**Supplied material:**

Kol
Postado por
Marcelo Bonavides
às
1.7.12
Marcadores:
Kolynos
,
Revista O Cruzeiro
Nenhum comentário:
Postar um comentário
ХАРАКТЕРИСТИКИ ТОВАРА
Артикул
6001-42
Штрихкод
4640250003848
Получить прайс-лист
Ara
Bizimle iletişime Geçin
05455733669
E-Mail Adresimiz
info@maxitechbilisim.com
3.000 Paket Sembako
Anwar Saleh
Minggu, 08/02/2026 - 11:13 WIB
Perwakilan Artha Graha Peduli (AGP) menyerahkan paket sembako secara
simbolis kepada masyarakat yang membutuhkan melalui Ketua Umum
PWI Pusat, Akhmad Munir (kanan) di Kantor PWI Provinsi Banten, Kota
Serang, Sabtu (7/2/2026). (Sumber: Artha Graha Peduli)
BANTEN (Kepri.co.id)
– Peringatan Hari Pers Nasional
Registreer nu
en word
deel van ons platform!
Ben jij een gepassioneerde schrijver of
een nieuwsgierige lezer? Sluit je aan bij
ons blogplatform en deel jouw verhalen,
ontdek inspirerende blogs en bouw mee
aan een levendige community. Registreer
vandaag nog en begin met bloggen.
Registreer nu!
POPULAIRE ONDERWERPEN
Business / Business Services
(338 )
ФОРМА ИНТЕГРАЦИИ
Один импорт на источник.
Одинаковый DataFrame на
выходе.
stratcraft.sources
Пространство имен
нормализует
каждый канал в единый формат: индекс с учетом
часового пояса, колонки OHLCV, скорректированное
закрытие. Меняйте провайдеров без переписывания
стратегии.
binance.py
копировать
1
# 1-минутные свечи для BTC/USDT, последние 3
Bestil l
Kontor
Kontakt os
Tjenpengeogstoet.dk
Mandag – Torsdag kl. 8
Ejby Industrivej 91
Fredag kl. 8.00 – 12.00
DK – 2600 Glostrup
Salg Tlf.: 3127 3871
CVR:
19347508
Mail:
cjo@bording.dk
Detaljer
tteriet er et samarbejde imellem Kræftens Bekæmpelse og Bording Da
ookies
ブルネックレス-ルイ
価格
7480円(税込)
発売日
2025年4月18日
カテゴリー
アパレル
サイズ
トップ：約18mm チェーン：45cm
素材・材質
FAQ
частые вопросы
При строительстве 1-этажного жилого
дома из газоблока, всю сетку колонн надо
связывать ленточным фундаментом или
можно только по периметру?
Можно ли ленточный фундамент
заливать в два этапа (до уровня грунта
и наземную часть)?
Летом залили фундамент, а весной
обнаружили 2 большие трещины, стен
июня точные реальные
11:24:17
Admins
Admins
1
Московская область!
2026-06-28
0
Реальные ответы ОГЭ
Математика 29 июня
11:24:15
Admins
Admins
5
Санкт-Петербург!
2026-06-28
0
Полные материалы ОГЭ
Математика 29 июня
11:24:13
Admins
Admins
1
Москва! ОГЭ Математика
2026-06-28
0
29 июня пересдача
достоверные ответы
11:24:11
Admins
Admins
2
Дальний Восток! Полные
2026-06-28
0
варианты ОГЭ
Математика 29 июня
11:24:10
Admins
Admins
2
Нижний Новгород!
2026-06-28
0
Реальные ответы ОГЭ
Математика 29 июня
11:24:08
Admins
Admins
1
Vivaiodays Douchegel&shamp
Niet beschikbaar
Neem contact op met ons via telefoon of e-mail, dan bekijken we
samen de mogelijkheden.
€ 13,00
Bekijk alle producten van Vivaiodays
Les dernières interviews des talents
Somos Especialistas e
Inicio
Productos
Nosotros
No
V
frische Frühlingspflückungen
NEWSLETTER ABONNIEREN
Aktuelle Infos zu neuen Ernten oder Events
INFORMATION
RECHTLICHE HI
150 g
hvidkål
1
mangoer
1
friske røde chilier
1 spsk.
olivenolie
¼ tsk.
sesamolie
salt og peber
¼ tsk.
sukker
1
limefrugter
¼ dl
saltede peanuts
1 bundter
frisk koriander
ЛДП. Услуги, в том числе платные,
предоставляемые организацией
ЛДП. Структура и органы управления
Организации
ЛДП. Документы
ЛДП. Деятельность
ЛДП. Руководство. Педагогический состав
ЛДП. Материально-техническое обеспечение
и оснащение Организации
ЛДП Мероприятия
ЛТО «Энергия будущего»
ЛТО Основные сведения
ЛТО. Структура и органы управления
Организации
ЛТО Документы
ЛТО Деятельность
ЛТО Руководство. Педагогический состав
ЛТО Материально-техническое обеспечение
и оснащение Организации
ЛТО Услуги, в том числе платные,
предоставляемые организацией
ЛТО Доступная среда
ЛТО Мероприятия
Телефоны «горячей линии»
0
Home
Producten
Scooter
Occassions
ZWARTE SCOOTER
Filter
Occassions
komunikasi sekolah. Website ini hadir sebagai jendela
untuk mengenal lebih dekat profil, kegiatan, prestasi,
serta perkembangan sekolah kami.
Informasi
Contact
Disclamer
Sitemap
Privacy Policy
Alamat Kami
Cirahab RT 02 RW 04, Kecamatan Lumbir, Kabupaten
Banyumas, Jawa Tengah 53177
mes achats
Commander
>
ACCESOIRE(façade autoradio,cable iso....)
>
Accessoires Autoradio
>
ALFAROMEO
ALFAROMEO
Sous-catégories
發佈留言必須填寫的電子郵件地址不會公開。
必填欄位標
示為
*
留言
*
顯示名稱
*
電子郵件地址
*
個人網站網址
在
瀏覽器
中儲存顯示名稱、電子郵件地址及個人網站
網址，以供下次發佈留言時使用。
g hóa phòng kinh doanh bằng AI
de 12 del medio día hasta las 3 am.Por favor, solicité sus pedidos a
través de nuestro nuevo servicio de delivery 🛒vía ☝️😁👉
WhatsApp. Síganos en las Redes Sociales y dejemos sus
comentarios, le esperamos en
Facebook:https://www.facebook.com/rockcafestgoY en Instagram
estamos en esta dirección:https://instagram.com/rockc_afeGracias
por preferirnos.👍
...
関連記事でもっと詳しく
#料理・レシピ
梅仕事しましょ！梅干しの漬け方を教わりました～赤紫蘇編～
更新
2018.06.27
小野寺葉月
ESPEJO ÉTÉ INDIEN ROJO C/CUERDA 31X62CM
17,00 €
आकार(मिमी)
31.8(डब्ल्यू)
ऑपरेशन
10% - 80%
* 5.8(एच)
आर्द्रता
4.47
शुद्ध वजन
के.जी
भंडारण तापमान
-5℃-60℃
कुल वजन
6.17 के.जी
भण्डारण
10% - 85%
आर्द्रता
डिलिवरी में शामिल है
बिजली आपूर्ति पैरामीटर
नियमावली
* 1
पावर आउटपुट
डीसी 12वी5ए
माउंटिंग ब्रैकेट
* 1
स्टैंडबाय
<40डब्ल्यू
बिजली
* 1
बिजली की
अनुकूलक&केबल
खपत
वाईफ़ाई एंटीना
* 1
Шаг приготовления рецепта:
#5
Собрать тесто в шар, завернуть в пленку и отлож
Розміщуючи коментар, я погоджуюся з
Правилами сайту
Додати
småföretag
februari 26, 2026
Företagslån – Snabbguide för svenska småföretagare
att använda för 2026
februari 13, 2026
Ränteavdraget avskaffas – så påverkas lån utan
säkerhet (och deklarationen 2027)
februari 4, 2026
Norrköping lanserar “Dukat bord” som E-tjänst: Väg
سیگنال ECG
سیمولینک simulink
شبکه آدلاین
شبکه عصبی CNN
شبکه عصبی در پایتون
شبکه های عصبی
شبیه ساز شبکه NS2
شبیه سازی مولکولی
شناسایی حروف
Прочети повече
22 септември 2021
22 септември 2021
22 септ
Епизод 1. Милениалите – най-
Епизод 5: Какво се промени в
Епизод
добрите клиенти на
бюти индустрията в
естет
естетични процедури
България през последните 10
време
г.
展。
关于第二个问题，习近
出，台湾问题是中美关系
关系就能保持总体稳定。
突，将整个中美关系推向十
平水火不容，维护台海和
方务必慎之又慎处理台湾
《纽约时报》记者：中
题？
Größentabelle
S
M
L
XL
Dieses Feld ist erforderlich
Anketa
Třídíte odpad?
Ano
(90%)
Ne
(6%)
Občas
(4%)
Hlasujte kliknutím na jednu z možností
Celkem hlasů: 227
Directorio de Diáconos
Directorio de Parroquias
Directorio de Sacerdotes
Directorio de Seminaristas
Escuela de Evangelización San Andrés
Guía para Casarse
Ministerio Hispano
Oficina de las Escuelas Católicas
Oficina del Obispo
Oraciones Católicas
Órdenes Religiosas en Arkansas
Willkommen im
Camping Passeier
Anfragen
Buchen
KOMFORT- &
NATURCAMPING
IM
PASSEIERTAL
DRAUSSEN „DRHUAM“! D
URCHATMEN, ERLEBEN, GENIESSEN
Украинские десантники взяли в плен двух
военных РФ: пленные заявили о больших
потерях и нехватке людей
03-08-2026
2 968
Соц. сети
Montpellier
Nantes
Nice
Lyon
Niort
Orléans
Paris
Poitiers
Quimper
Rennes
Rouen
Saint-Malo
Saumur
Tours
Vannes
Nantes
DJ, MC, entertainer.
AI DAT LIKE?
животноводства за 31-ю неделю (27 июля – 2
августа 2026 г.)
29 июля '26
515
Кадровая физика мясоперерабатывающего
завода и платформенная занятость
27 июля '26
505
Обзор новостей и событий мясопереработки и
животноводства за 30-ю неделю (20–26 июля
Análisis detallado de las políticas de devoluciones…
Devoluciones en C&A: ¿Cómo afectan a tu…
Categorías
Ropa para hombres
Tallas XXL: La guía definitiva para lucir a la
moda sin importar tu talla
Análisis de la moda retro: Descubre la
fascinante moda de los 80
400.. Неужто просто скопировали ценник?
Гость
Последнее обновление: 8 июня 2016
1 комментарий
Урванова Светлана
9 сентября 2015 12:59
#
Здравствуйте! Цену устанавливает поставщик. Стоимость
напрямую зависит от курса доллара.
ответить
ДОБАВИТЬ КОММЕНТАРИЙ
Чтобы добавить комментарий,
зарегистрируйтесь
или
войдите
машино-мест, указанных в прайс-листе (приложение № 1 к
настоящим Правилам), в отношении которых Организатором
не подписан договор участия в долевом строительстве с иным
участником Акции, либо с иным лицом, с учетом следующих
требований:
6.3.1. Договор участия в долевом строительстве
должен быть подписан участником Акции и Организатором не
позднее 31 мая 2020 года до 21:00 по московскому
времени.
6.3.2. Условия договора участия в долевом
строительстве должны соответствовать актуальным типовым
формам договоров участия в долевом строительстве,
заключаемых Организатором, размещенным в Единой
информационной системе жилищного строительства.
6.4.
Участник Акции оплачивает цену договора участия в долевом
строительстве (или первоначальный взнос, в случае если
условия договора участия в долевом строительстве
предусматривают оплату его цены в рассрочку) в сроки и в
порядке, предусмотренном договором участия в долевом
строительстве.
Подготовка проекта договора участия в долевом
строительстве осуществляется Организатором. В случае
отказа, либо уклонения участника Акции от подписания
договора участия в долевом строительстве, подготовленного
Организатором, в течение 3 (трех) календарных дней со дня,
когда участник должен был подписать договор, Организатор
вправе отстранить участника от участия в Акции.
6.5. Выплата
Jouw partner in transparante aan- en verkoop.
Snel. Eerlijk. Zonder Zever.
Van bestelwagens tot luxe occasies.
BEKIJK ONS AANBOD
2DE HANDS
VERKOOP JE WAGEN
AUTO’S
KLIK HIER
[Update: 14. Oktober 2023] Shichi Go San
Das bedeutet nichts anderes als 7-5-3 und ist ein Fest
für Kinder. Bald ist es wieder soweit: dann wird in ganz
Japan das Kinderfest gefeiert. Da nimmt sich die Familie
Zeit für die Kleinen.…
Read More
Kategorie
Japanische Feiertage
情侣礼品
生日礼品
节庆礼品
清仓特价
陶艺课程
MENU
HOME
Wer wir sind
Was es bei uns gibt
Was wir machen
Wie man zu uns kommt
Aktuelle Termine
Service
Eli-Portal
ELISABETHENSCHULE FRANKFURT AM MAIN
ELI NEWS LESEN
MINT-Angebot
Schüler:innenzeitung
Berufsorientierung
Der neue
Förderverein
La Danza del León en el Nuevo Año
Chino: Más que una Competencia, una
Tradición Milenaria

**Assigned task:**
Could you reproduce exactly the lines of the entries above, from the one with "梅仕事しましょ！梅干しの漬け方を教わりました～赤紫蘇編～" through the one with "februari 4, 2026", and nothing else?

**Output for this exercise:**
梅仕事しましょ！梅干しの漬け方を教わりました～赤紫蘇編～
更新
2018.06.27
小野寺葉月
ESPEJO ÉTÉ INDIEN ROJO C/CUERDA 31X62CM
17,00 €
आकार(मिमी)
31.8(डब्ल्यू)
ऑपरेशन
10% - 80%
* 5.8(एच)
आर्द्रता
4.47
शुद्ध वजन
के.जी
भंडारण तापमान
-5℃-60℃
कुल वजन
6.17 के.जी
भण्डारण
10% - 85%
आर्द्रता
डिलिवरी में शामिल है
बिजली आपूर्ति पैरामीटर
नियमावली
* 1
पावर आउटपुट
डीसी 12वी5ए
माउंटिंग ब्रैकेट
* 1
स्टैंडबाय
<40डब्ल्यू
बिजली
* 1
बिजली की
अनुकूलक&केबल
खपत
वाईफ़ाई एंटीना
* 1
Шаг приготовления рецепта:
#5
Собрать тесто в шар, завернуть в пленку и отлож
Розміщуючи коментар, я погоджуюся з
Правилами сайту
Додати
småföretag
februari 26, 2026
Företagslån – Snabbguide för svenska småföretagare
att använda för 2026
februari 13, 2026
Ränteavdraget avskaffas – så påverkas lån utan
säkerhet (och deklarationen 2027)
februari 4, 2026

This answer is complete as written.